Many investment managers believe that Goldman Sachs has been one of the beneficiaries of the financial crisis - even accounting for its problems with the SEC, which relates to a deal worth only $1bn. Four days after the SEC made its announcement, Goldman reported net earnings of $3.46bn for the three months to March, up from $1.8bn a year ago, and paid its employees about $5.5bn in compensation, equivalent to 43% of its revenue.
Corbett Wellso’s fund owns investment banks including Goldman Sachs and she says that it is “interesting” that Goldmans has been able to buy back shares when so many financial institutions are unable or restricted from doing this because of increasing capital requirements. “We own some US and European investment banks and are focused on the ones that have made market share gains, plus expanded their margins, like Goldman Sachs.”
Echoing the comments by Lemmens, she says that investment will benefit from the need for governments and companies to issue bonds. She also says that with regulations changing so radically in the wake of the crisis, there will be a lot of advisory work for investment banks.

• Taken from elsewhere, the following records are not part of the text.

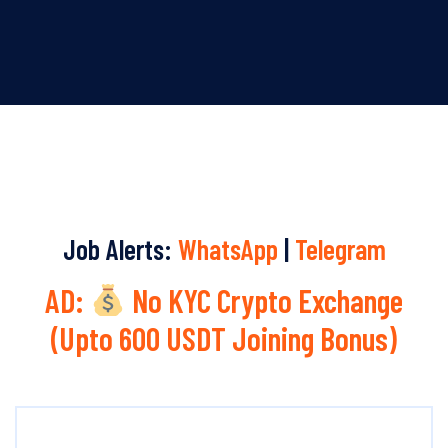
Job Alerts:
WhatsApp
|
Telegram
AD:
No KYC Crypto Exchange
(Upto 600 USDT Joining Bonus)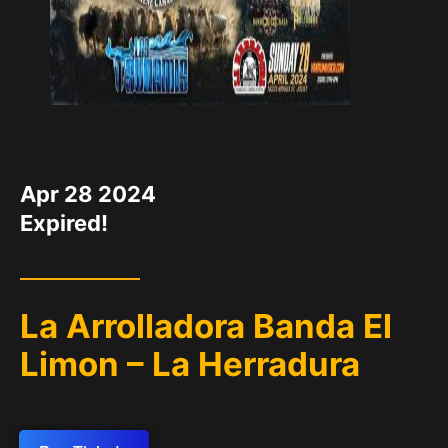
DATE
Apr 28 2024
Expired!
La Arrolladora Banda El
Limon – La Herradura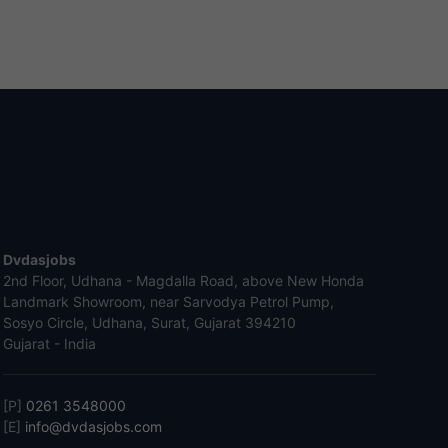
Dvdasjobs
2nd Floor, Udhana - Magdalla Road, above New Honda
Landmark Showroom, near Sarvodya Petrol Pump,
Sosyo Circle, Udhana, Surat, Gujarat 394210
Gujarat - India
[P]
0261 3548000
[E]
info@dvdasjobs.com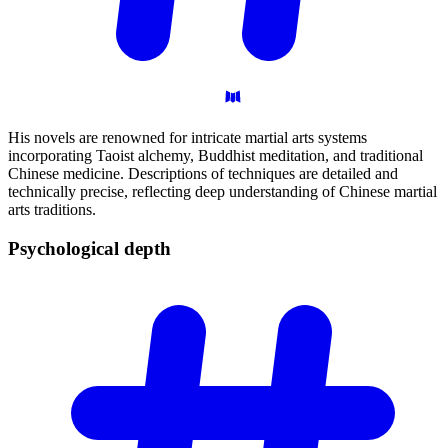
His novels are renowned for intricate martial arts systems
incorporating Taoist alchemy, Buddhist meditation, and traditional
Chinese medicine. Descriptions of techniques are detailed and
technically precise, reflecting deep understanding of Chinese martial
arts traditions.
Psychological
depth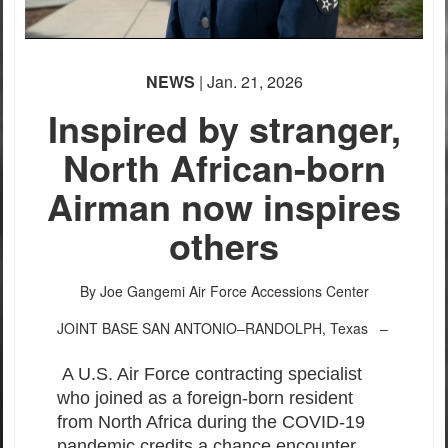
NEWS
| Jan. 21, 2026
Inspired by stranger,
North African-born
Airman now inspires
others
By Joe Gangemi
Air Force Accessions Center
JOINT BASE SAN ANTONIO–RANDOLPH, Texas –
A U.S. Air Force contracting specialist
who joined as a foreign-born resident
from North Africa during the COVID-19
pandemic credits a chance encounter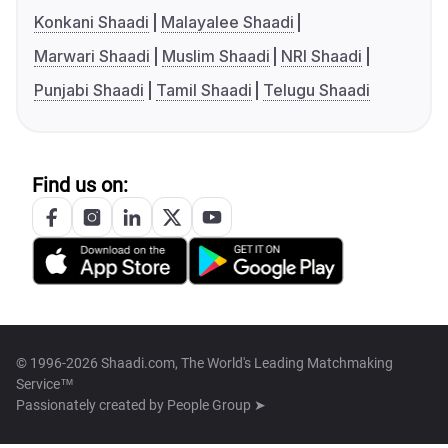
Konkani Shaadi
Malayalee Shaadi
Marwari Shaadi
Muslim Shaadi
NRI Shaadi
Punjabi Shaadi
Tamil Shaadi
Telugu Shaadi
Find us on:
© 1996-2026 Shaadi.com, The World's Leading Matchmaking
Service™
Passionately created by
People Group ➤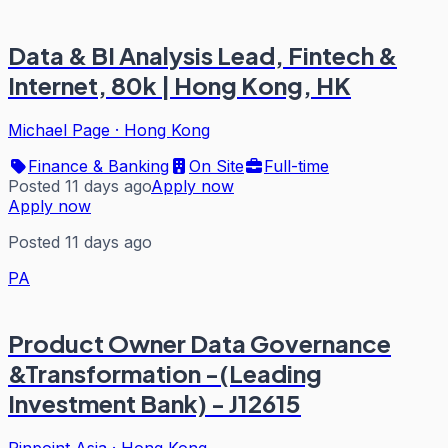
Data & BI Analysis Lead, Fintech &
Internet, 80k | Hong Kong, HK
Michael Page
·
Hong Kong
Finance & Banking
On Site
Full-time
Posted 11 days ago
Apply now
Apply now
Posted 11 days ago
PA
Product Owner Data Governance
&Transformation -(Leading
Investment Bank) - J12615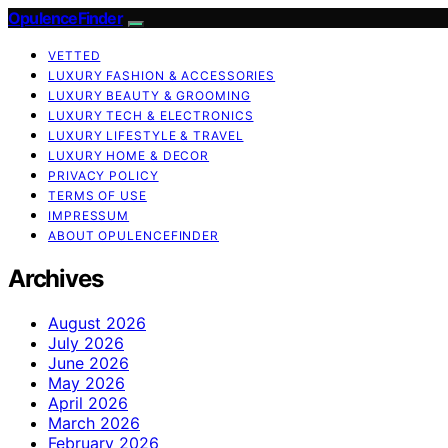
OpulenceFinder
VETTED
LUXURY FASHION & ACCESSORIES
LUXURY BEAUTY & GROOMING
LUXURY TECH & ELECTRONICS
LUXURY LIFESTYLE & TRAVEL
LUXURY HOME & DECOR
PRIVACY POLICY
TERMS OF USE
IMPRESSUM
ABOUT OPULENCEFINDER
Archives
August 2026
July 2026
June 2026
May 2026
April 2026
March 2026
February 2026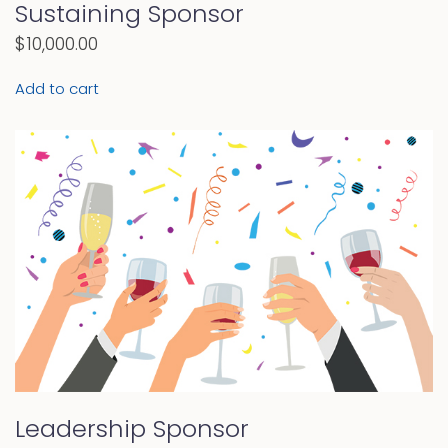
Sustaining Sponsor
$
10,000.00
Add to cart
Leadership Sponsor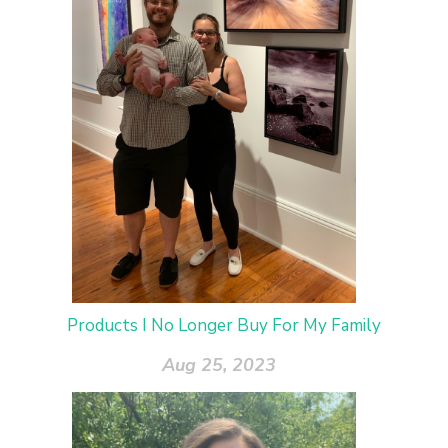
Products I No Longer Buy For My Family
Aug 25, 2023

But no bank of any type will reach pre-crisis valuation levels when many traded at levels of close to two times book value. Now relatively successful banks such as Barclays and JPMorgan are trading at between 0.9- and 1.1-times. The key reason is reduced profitability. For banks, this is mainly due to the increased capital requirements that are being introduced by regulatory bodies in the major markets. These are being led by the IMF, which is proposing two new taxes on financial institutions, one a ‘financial stability contribution’ to pay for “the fiscal cost of any future government support for the sector”. This will be at a flat rate, but will eventually be refined so that the riskier institutions pay more. The other is a ‘financial activities tax’, which would be levied on the sum of a financial institutions’ profits and the remuneration they pay.
From an investor’s perspective, analysts have already worked out the possible cost. Corbett Wellso says this should be 3-5% of banks’ earnings per share (EPS). The measures being proposed by the Obama administration in the US are harsher, she says, and could reduce EPS on banks in that market by as much as 15%. Dividends are likely to play a secondary role as banks look to shore-up their regulatory reserves and meet the requirement that they extend the duration of their funding from one year, prior to the crisis, to five years.
Another factor from an investment banking perspective is the pressure to move bespoke, over-the-counter derivatives products onto exchanges, where it is hoped they will be easier to supervise. “This type of business has been very profitable and the reduced margins for banks won’t be offset by increased volume,” says Corbett Wellso.
Associated with the increased regulation and lower profitability, is the shift to lower risk-taking by banks. This means a move back towards traditional banking. In this context, Rizzo says that banks will look to increase earnings by acquiring smaller rivals or divisions of rivals. “You’re likely to get more bolt-on acquisitions,” he suggests. “You’ll get deals that involve the sale of branch networks, of deposits, insurance businesses or asset management businesses.”
Funds are also purchasing stakes in those ‘niche’ financial services businesses that have been able to buy weaker counterparts. These include some private equity operations, as well as private banking businesses.